BEGIN Supplied material
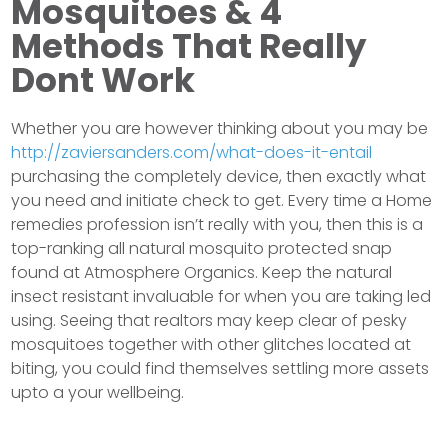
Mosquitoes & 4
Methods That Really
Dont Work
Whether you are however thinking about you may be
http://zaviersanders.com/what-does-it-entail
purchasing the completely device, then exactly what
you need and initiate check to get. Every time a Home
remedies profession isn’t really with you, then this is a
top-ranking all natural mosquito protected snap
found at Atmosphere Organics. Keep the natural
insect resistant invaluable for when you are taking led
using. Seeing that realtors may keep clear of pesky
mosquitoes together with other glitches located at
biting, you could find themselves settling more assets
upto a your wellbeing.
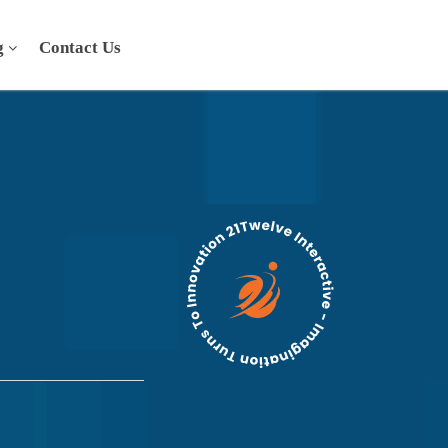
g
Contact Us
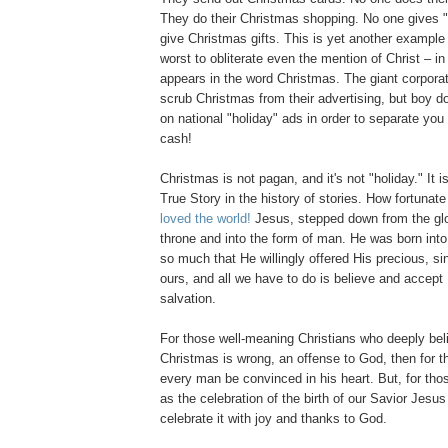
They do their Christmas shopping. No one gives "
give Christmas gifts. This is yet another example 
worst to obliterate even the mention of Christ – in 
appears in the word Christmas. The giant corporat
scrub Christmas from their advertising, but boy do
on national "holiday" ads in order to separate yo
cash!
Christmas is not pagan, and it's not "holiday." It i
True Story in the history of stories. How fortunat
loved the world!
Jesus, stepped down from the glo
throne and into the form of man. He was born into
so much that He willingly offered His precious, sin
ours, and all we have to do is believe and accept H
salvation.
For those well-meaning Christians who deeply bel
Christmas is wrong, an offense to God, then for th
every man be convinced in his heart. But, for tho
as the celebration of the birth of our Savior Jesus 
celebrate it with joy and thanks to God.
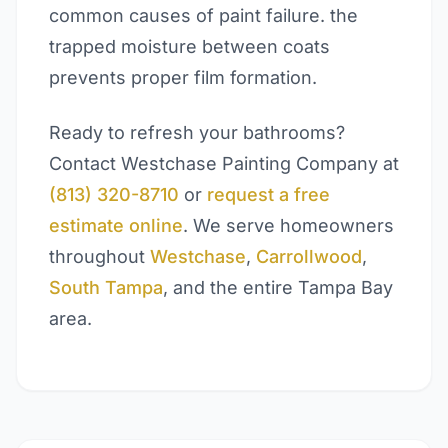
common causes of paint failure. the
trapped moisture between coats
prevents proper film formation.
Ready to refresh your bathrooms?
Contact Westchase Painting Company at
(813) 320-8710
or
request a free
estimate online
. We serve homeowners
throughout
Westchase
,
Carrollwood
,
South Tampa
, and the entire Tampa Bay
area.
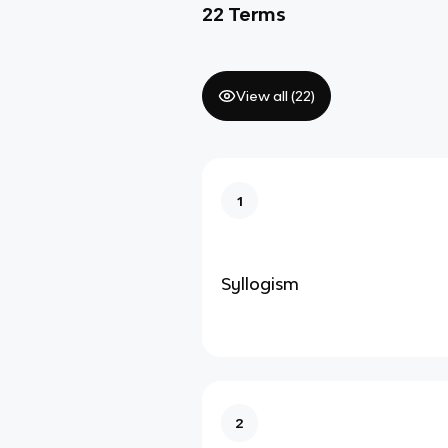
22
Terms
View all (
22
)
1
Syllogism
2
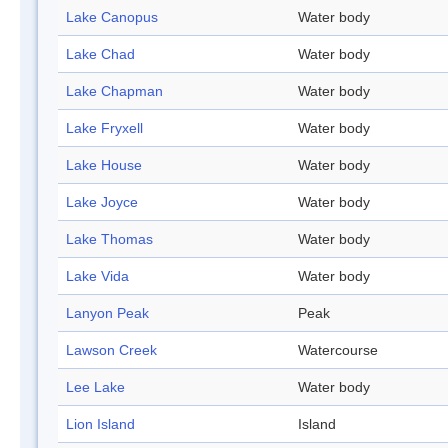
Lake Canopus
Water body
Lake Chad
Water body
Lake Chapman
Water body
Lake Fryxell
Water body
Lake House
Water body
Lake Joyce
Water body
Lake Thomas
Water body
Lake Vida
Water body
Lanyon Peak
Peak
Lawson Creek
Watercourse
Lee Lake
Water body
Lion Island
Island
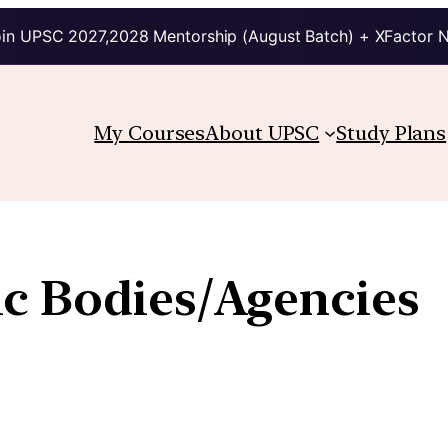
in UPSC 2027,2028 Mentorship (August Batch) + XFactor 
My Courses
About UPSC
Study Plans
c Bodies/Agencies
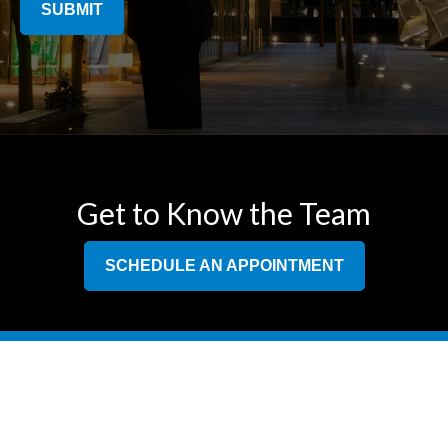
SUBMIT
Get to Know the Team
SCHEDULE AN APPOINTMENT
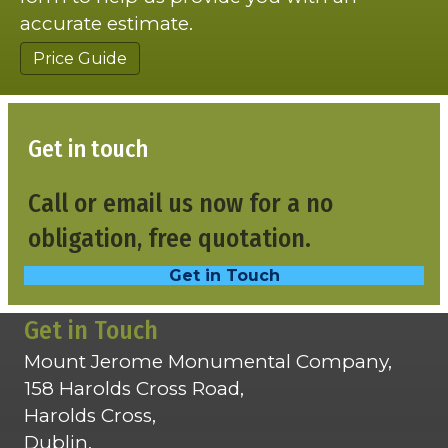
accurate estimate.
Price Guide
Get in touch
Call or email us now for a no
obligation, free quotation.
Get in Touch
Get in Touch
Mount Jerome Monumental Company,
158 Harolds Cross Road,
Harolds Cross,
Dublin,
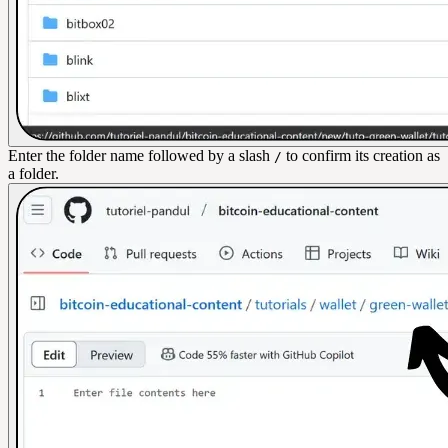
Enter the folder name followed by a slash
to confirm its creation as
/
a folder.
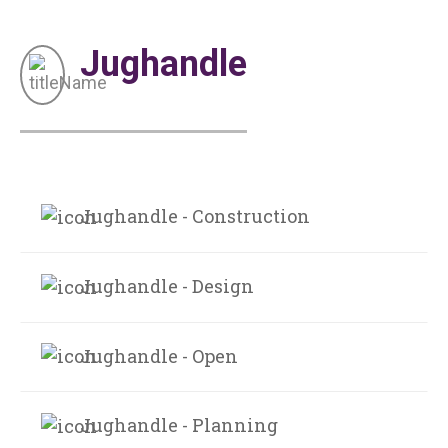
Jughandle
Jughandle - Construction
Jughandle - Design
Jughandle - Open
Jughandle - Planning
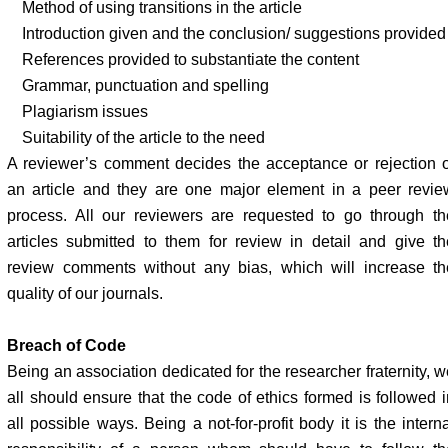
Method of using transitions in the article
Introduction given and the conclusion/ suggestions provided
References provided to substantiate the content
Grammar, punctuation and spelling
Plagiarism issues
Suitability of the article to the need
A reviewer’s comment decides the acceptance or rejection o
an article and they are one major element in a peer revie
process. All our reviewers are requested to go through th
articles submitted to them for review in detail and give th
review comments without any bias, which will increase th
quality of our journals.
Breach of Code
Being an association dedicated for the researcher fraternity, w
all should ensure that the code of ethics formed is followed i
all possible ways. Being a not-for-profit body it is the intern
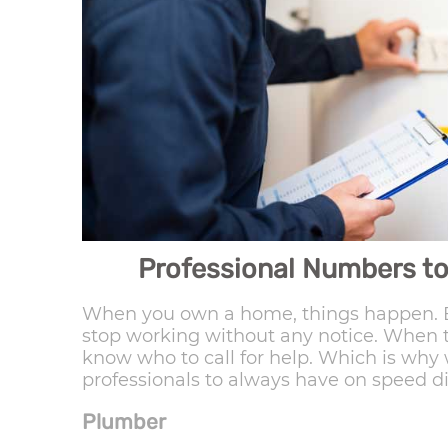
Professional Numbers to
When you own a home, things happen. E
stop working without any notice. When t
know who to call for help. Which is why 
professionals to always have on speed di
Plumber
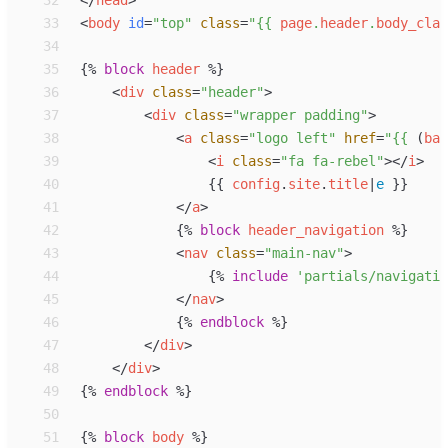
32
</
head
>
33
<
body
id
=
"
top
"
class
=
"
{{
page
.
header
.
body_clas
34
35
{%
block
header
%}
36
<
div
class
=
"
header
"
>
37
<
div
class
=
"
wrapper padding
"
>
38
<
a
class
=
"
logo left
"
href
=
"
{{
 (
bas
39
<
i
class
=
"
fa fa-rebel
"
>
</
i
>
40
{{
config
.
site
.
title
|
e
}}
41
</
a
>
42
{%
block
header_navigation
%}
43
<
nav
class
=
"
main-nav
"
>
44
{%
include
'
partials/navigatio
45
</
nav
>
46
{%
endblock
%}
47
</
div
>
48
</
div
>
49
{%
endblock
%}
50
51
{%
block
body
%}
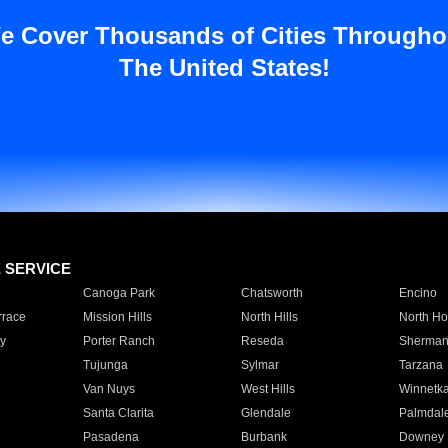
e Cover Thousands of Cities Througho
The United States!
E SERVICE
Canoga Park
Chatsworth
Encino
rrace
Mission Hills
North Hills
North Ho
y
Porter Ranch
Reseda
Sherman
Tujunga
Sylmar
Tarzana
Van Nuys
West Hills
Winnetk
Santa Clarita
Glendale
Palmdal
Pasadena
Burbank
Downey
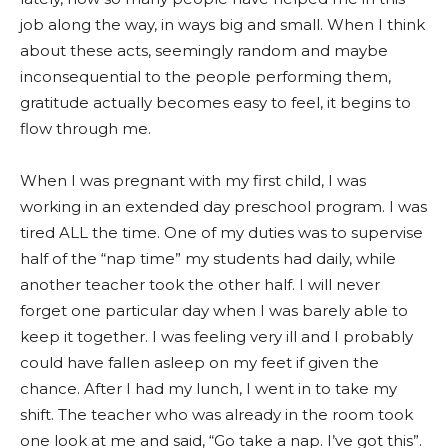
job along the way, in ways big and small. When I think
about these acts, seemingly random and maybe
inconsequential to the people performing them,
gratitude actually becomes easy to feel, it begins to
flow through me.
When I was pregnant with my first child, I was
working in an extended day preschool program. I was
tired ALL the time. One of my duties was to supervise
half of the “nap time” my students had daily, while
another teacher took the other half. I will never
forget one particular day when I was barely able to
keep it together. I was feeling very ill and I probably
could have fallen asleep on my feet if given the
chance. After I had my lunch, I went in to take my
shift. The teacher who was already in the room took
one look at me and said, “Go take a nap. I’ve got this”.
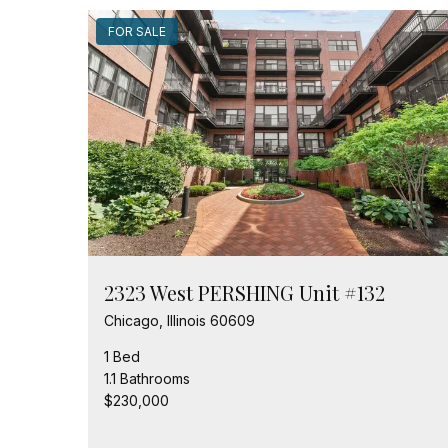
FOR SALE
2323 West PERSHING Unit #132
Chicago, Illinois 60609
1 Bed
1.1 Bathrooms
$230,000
END Supplied material
Exercise directions -> All the records need to be set down word for word, with the images left out.

Solution to the exercise ->
Mosquitoes & 4
Methods That Really
Dont Work
Whether you are however thinking about you may be
http://zaviersanders.com/what-does-it-entail
purchasing the completely device, then exactly what
you need and initiate check to get. Every time a Home
remedies profession isn’t really with you, then this is a
top-ranking all natural mosquito protected snap
found at Atmosphere Organics. Keep the natural
insect resistant invaluable for when you are taking led
using. Seeing that realtors may keep clear of pesky
mosquitoes together with other glitches located at
biting, you could find themselves settling more assets
upto a your wellbeing.
g
Contact Us
They do their Christmas shopping. No one gives "
give Christmas gifts. This is yet another example 
worst to obliterate even the mention of Christ – in 
appears in the word Christmas. The giant corporat
scrub Christmas from their advertising, but boy do
on national "holiday" ads in order to separate yo
cash!
Christmas is not pagan, and it's not "holiday." It i
True Story in the history of stories. How fortunat
loved the world!
Jesus, stepped down from the glo
throne and into the form of man. He was born into
so much that He willingly offered His precious, sin
ours, and all we have to do is believe and accept H
salvation.
For those well-meaning Christians who deeply bel
Christmas is wrong, an offense to God, then for th
every man be convinced in his heart. But, for tho
as the celebration of the birth of our Savior Jesus 
celebrate it with joy and thanks to God.
common causes of paint failure. the
trapped moisture between coats
prevents proper film formation.
Ready to refresh your bathrooms?
Contact Westchase Painting Company at
(813) 320-8710
or
request a free
estimate online
. We serve homeowners
throughout
Westchase
,
Carrollwood
,
South Tampa
, and the entire Tampa Bay
area.
22
Terms
View all (
22
)
1
Syllogism
2
Lake Canopus
Water body
Lake Chad
Water body
Lake Chapman
Water body
Lake Fryxell
Water body
Lake House
Water body
Lake Joyce
Water body
Lake Thomas
Water body
Lake Vida
Water body
Lanyon Peak
Peak
Lawson Creek
Watercourse
Lee Lake
Water body
Lion Island
Island
in UPSC 2027,2028 Mentorship (August Batch) + XFactor 
My Courses
About UPSC
Study Plans
c Bodies/Agencies
SUBMIT
Get to Know the Team
SCHEDULE AN APPOINTMENT
accurate estimate.
Price Guide
Get in touch
Call or email us now for a no
obligation, free quotation.
Get in Touch
Get in Touch
Mount Jerome Monumental Company,
158 Harolds Cross Road,
Harolds Cross,
Dublin,
Enter the folder name followed by a slash
to confirm its creation as
/
a folder.
Jughandle
Jughandle - Construction
Jughandle - Design
Jughandle - Open
Jughandle - Planning
Method of using transitions in the article
Introduction given and the conclusion/ suggestions provided
References provided to substantiate the content
Grammar, punctuation and spelling
Plagiarism issues
Suitability of the article to the need
A reviewer’s comment decides the acceptance or rejection o
an article and they are one major element in a peer revie
process. All our reviewers are requested to go through th
articles submitted to them for review in detail and give th
review comments without any bias, which will increase th
quality of our journals.
Breach of Code
Being an association dedicated for the researcher fraternity, w
all should ensure that the code of ethics formed is followed i
all possible ways. Being a not-for-profit body it is the intern
Professional Numbers to
When you own a home, things happen. E
stop working without any notice. When t
know who to call for help. Which is why 
professionals to always have on speed di
Plumber
32
</
head
>
33
<
body
id
=
"
top
"
class
=
"
{{
page
.
header
.
body_clas
34
35
{%
block
header
%}
36
<
div
class
=
"
header
"
>
37
<
div
class
=
"
wrapper padding
"
>
38
<
a
class
=
"
logo left
"
href
=
"
{{
 (
bas
39
<
i
class
=
"
fa fa-rebel
"
>
</
i
>
40
{{
config
.
site
.
title
|
e
}}
41
</
a
>
42
{%
block
header_navigation
%}
43
<
nav
class
=
"
main-nav
"
>
44
{%
include
'
partials/navigatio
45
</
nav
>
46
{%
endblock
%}
47
</
div
>
48
</
div
>
49
{%
endblock
%}
50
51
{%
block
body
%}
e Cover Thousands of Cities Througho
The United States!
E SERVICE
Canoga Park
Chatsworth
Encino
rrace
Mission Hills
North Hills
North Ho
y
Porter Ranch
Reseda
Sherman
Tujunga
Sylmar
Tarzana
Van Nuys
West Hills
Winnetk
Santa Clarita
Glendale
Palmdal
Pasadena
Burbank
Downey
job along the way, in ways big and small. When I think
about these acts, seemingly random and maybe
inconsequential to the people performing them,
gratitude actually becomes easy to feel, it begins to
flow through me.
When I was pregnant with my first child, I was
working in an extended day preschool program. I was
tired ALL the time. One of my duties was to supervise
half of the “nap time” my students had daily, while
another teacher took the other half. I will never
forget one particular day when I was barely able to
keep it together. I was feeling very ill and I probably
could have fallen asleep on my feet if given the
chance. After I had my lunch, I went in to take my
shift. The teacher who was already in the room took
one look at me and said, “Go take a nap. I’ve got this”.
FOR SALE
2323 West PERSHING Unit #132
Chicago, Illinois 60609
1 Bed
1.1 Bathrooms
$230,000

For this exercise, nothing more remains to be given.